I’m working at a quite large company, and experience shows that establishing a single “new, fancy” team collaboration / messaging / chat tool is probably too big a challenge.
Being in the software business, we actually have our own product for such a purpose. It’s a great thing (what else would I say), but it has just enough limitations (primarily being a web-based discussion forum and document sharing tool rather than a “modern” chat platform) that only parts of the company (albeit quite big parts but anyway) are using it as their primary messaging platform.
It took a while, but finally our IT department realized that they had to do something about the fact that lots of people were using “public” Skype, “public” Slack, Facebook Messenger and God only knows what other chat platforms to discuss work related issues, which I suspect didn’t fully comply with the data protection and security policies of our company. This is nothing I directly observed, just hearsay and rumors of course. Then they did this fantastic thing (probably intending to please everyone and over-do the thing a bit): they introduced the corporate version of Slack and Microsoft Teams at the same time, leaving it up to everyone to decide which tool they use for what purpose. Of course I know these two can serve different purposes, there’s a perspective from which you can say they don’t compete but rather complement each other, blah blah et cetera, but still kind-of funny.

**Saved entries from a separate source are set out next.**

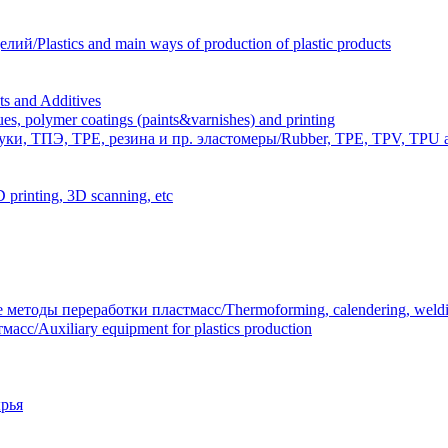
Plastics and main ways of production of plastic products
 and Additives
polymer coatings (paints&varnishes) and printing
и, ТПЭ, TPE, резина и пр. эластомеры/Rubber, TPE, TPV, TPU an
inting, 3D scanning, etc
тоды переработки пластмасс/Thermoforming, calendering, welding
/Auxiliary equipment for plastics production
рья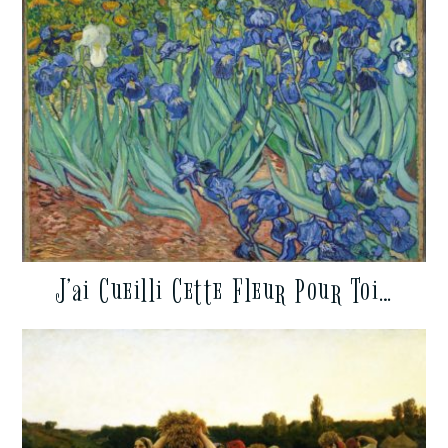
J’ai Cueilli Cette Fleur Pour Toi…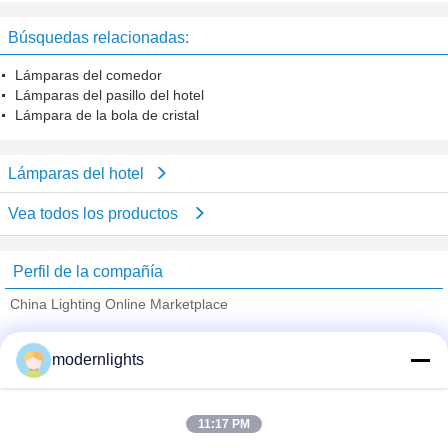
las luces del vidrio 10 de Brown de
la mano
Búsquedas relacionadas:
Lámparas del comedor
Lámparas del pasillo del hotel
Lámpara de la bola de cristal
Lámparas del hotel
Vea todos los productos
Perfil de la compañía
China Lighting Online Marketplace
proveedores calificados
modernlights
Trust Seal
Verified Suplier
11:17 PM
Inicio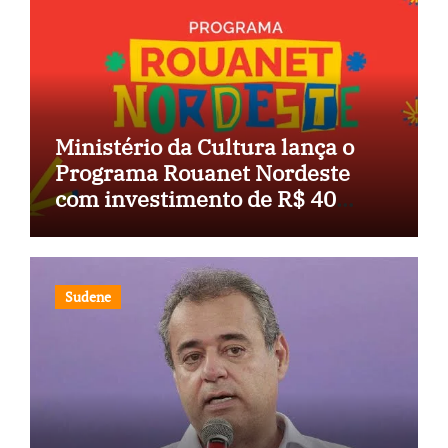
Ministério da Cultura lança o
Programa Rouanet Nordeste
com investimento de R$ 40
milhões
Sudene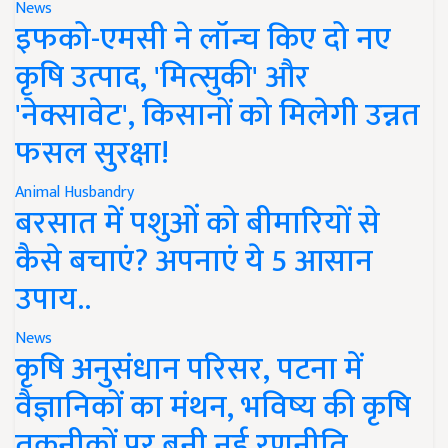
News
इफको-एमसी ने लॉन्च किए दो नए
कृषि उत्पाद, 'मित्सुकी' और
'नेक्सावेट', किसानों को मिलेगी उन्नत
फसल सुरक्षा!
Animal Husbandry
बरसात में पशुओं को बीमारियों से
कैसे बचाएं? अपनाएं ये 5 आसान
उपाय..
News
कृषि अनुसंधान परिसर, पटना में
वैज्ञानिकों का मंथन, भविष्य की कृषि
तकनीकों पर बनी नई रणनीति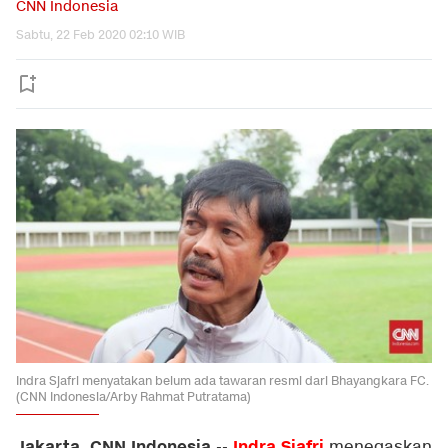
CNN Indonesia
Sabtu, 22 Feb 2020 02:10 WIB
Indra Sjafri menyatakan belum ada tawaran resmi dari Bhayangkara FC.
(CNN Indonesia/Arby Rahmat Putratama)
Jakarta, CNN Indonesia
Indra Sjafri
--
menegaskan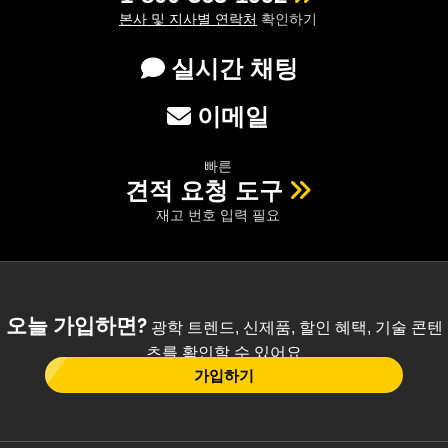
본사 및 지사별 연락처
확인하기
실시간 채팅
이메일
빠른
견적 요청 도구
재고 번호 입력 필요
오늘 가입하면?
광학 트렌드, 신제품, 할인 혜택, 기술 콘텐
츠를 확인할 수 있어요
가입하기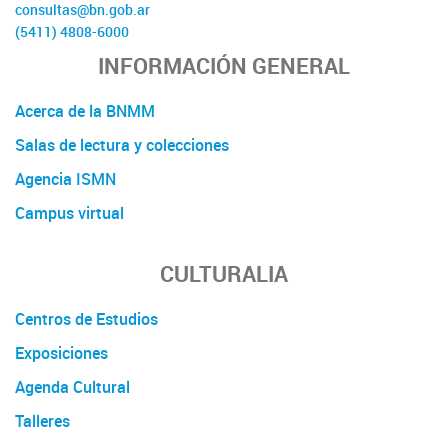
consultas@bn.gob.ar
(5411) 4808-6000
INFORMACIÓN GENERAL
Acerca de la BNMM
Salas de lectura y colecciones
Agencia ISMN
Campus virtual
CULTURALIA
Centros de Estudios
Exposiciones
Agenda Cultural
Talleres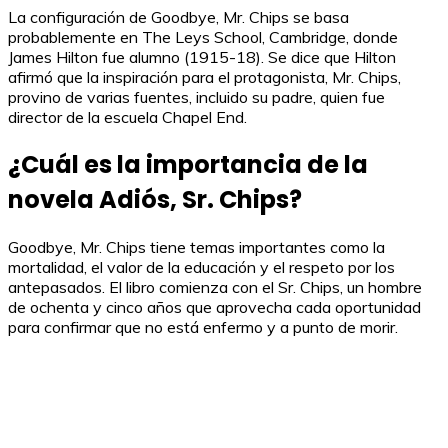
La configuración de Goodbye, Mr. Chips se basa
probablemente en The Leys School, Cambridge, donde
James Hilton fue alumno (1915-18). Se dice que Hilton
afirmó que la inspiración para el protagonista, Mr. Chips,
provino de varias fuentes, incluido su padre, quien fue
director de la escuela Chapel End.
¿Cuál es la importancia de la
novela Adiós, Sr. Chips?
Goodbye, Mr. Chips tiene temas importantes como la
mortalidad, el valor de la educación y el respeto por los
antepasados. El libro comienza con el Sr. Chips, un hombre
de ochenta y cinco años que aprovecha cada oportunidad
para confirmar que no está enfermo y a punto de morir.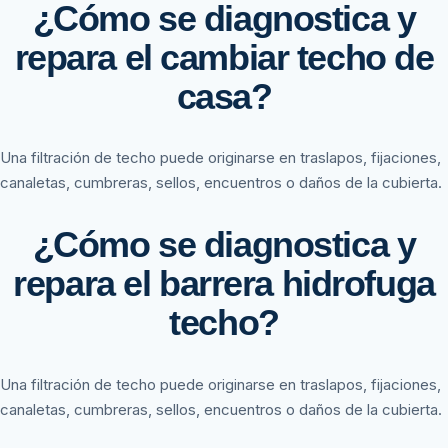
¿Cómo se diagnostica y
repara el cambiar techo de
casa?
Una filtración de techo puede originarse en traslapos, fijaciones,
canaletas, cumbreras, sellos, encuentros o daños de la cubierta.
¿Cómo se diagnostica y
repara el barrera hidrofuga
techo?
Una filtración de techo puede originarse en traslapos, fijaciones,
canaletas, cumbreras, sellos, encuentros o daños de la cubierta.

The result: People are either in the Slack camp or the MS Teams camp or still in the “our own thing” camp or undecided and not really using any of these solutions or trying to multi-task across all of these in random ways. This ends up in the phenomenon that if you’re in the latter group of people trying to use all these tools in a context-dependent and smart way, you always have to make conscious decisions about whom to interact with which tool, keep evaluating the likelihood of that person actively using a certain tool is, realizing that you were wrong in your assumptions and repeading differently next time, and so on. This leads to a lot of trial-and-error and inefficiencies.
OOOOOOOOOOOORRRRRRRRRRRR:
Fall back to good old e-mail.
I know this is un-cool and everything, but if you seriously think, e-mail is still by far the most commonly used single online communication mechanism. Only some extremist hipsters neglect all their e-mail boxes completely, so your chance of reaching a random person’s attention via sending an e-mail to her/his mailbox you suspect the person is actively using, is practically 100%.
Of course there are people like my boss, who are very busy dudes, who *claim* they don’t read e-mail at all because of getting too many incoming messages and not having time to read / respond to everything. However, probably even those people “quietly” keep an eye on their mailbox, as it has been proven in case of my boss at several occasions.
Unless someone invents something better with a similarly globally unique “address book” and a similarly globally accepted set of network communication protocols and a similarly efficient globally distributed message routing network, kind-of independent from single vendors, e-mail can’t be replaced, no matter how cool our new toys may be.